犠牲がなければ次の物語へ進まないとはいえ、誰も犠牲にならずに生きられる世界を夢見ている彼女にとって、それは残酷すぎる。
「尊様の捜索は後回しにしましょう。今は残っている魔物がいないか、速やかに確認をお願いします。死体の裏まできっちり探してください」
ドーラは面倒くさそうに返事をし、ベルモンドは快く頷いた。
ヘルエスタ王国、東門───娯楽街。
魔王と英雄は歓喜の声で迎えられ、魔王の歌声によって魔物たちは自分たちの住んでいた森に帰っていった。

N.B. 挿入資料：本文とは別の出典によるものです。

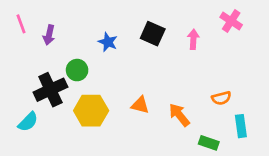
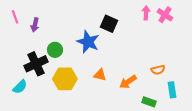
pink arrow: (193, 39) -> (146, 13), moved
blue star: (108, 42) -> (88, 42), moved, size x1.6
orange arrow: (179, 115) -> (128, 82), turned -84

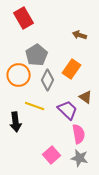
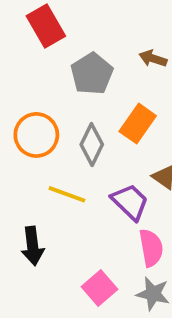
gray pentagon: (37, 55) -> (92, 74), moved
black arrow: (16, 122) -> (33, 246), moved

しかし、東門を守っていた兵士たちの緊張は凍りついたまま解けないでいる。彼らは知っているのだ。すぐ隣の地区で繰り返されている地響きと爆発音が、誰の手によって作り出されているのかを。
「ボクたちも手伝いに行くべきかな?」
レヴィ・エリファの声は震えていた。それはこの世のモノとは思えない、膨大な魔力を感じとってのことだった。元の形に戻ったとはいえ、魔王として覚醒した彼女の角はこれまで以上に魔力に対して敏感になっている。

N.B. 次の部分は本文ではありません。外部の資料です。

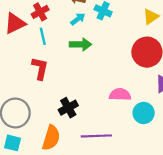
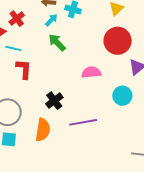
cyan line: (43, 36) -> (13, 48), moved, turned -56
green arrow: (80, 44) -> (57, 42), turned -126
pink semicircle: (120, 95) -> (91, 72), moved

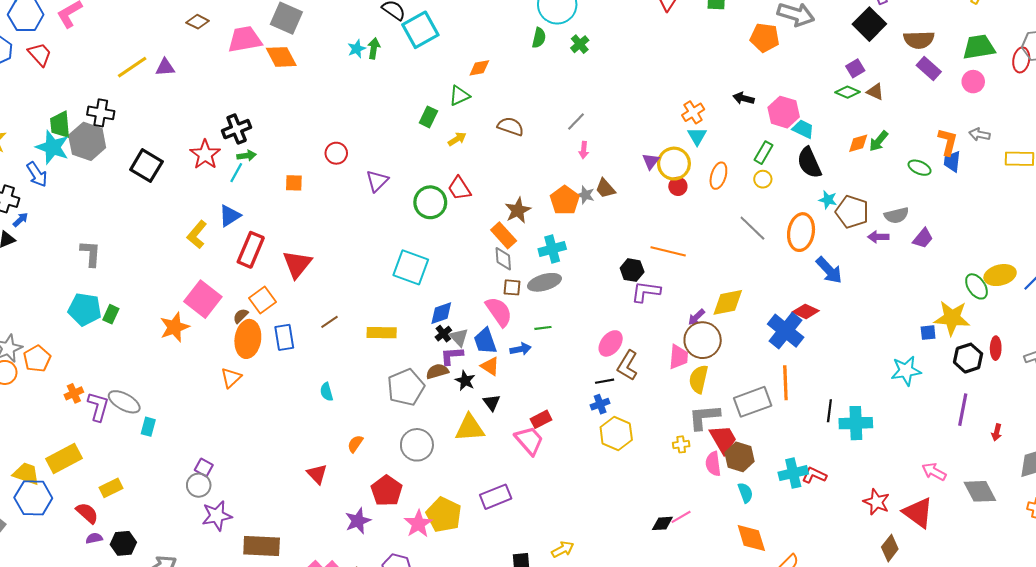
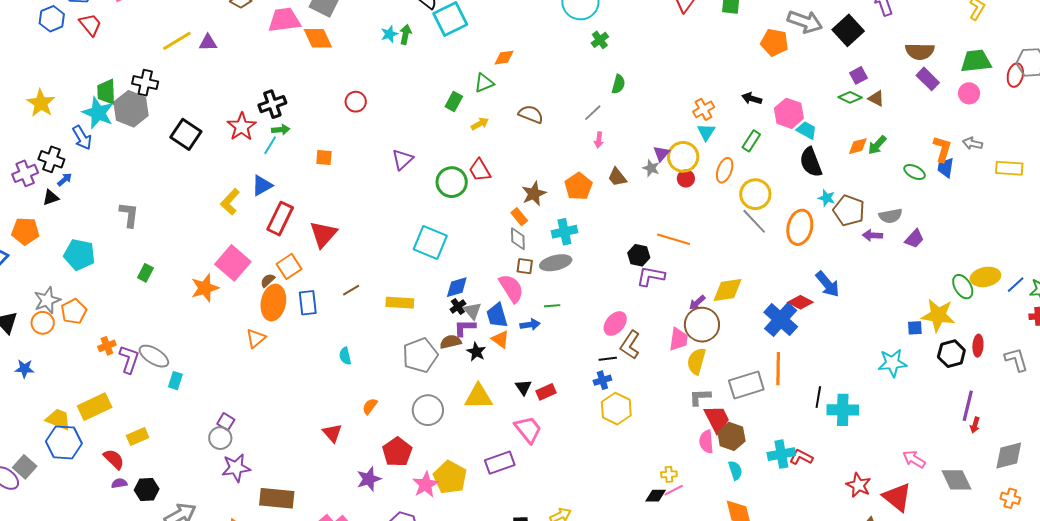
black square: (869, 24) -> (848, 30), moved
green semicircle: (539, 38) -> (618, 84), moved
red circle: (336, 153) -> (356, 102), moved
green rectangle: (763, 153) -> (751, 141), moved
yellow circle: (763, 179) -> (755, 194), moved, size x1.8
gray star: (585, 195) -> (651, 168), moved
orange rectangle: (504, 235) -> (519, 217), size x0.7
blue arrow: (829, 270) -> (828, 284), moved
cyan pentagon: (85, 309) -> (79, 255), moved
black triangle: (492, 403) -> (523, 387), moved
purple line: (963, 410) -> (968, 406), moved
gray L-shape: (704, 417) -> (700, 397), size x0.7
pink trapezoid: (529, 440) -> (528, 430), moved
yellow cross: (681, 444) -> (669, 474), moved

フレンと戦っている誰かの魔力に、レヴィは怯えているのだ。
「オレたちが行っても足手まといになるだけだろ」
城壁の上で横たわったエクスが言う。
それは謙遜でもなんでもなく、実力差があり過ぎて馬鹿らしい、と思っての発言だった。ヘルエスタ王国最強と名高いフレンと互角に戦っている怪物との間に割って入るなど論外だ。不可能だ。

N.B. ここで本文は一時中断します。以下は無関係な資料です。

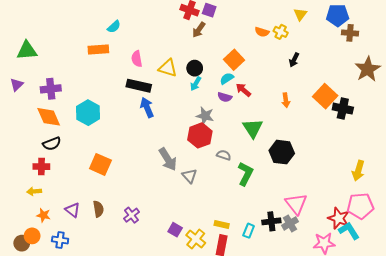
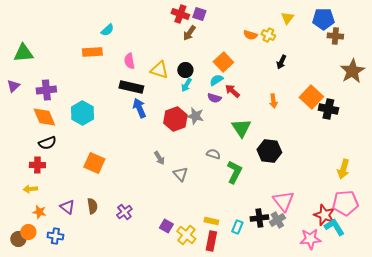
red hexagon: (200, 135) -> (175, 119), moved
gray arrow: (168, 159) -> (159, 158), size x0.6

好んで飛び込むようなヤツがいたなら、そいつは命の価値を知らない愚か者だろう。
「まあ、団長が本気で戦ってるところを見たいって気持ちはある」
「確かに。それは見て見たいかも。団長はボクたちが弱すぎて、本気で相手しれくれなかったし。……でも、あの場所に行くのは」
視線の先で魔力が渦巻いている。
「生きて帰って来れんのか、分かんねえよなー」
「うん、そうだね……」
レヴィは魔力に当てられ、倒れ込むようにしてエクスの隣に座った。
「大丈夫か?」
「ちょっと……魔力酔いが酷くて」
レヴィの額には汗が浮かび、よっぽど苦しいのか、肩で息をしている。
「いっそのこと、このまま寝ちまうか」
「急にどうしたの?」
「やることなくて暇でさ。だから、休んじゃおうかなって。それにほら、オレってば力尽きて全然動けないわけだし」
「自業自得だろ」
レヴィに睨まれて、エクスは笑う。
「心配しなくても団長は負けねえって」
「そりゃボクも団長が負けるなんて思ってないけどさ。って、アレ? 音が消えてる」
「地響きもだ」
戦いが終わったのだろう。だが、どちらの勝利で終わったのか分からない。
「……───」
「……───」
「「──────ッ!」」
不意に、異様な気配を感じた。
エクスは動けないはずの体を無理矢理にでも起こして、気配の正体を探る。
「……団長か?」
呟いて、違和感に気づく。
もっと違う。
この世界に新しい何かが生まれようとしている。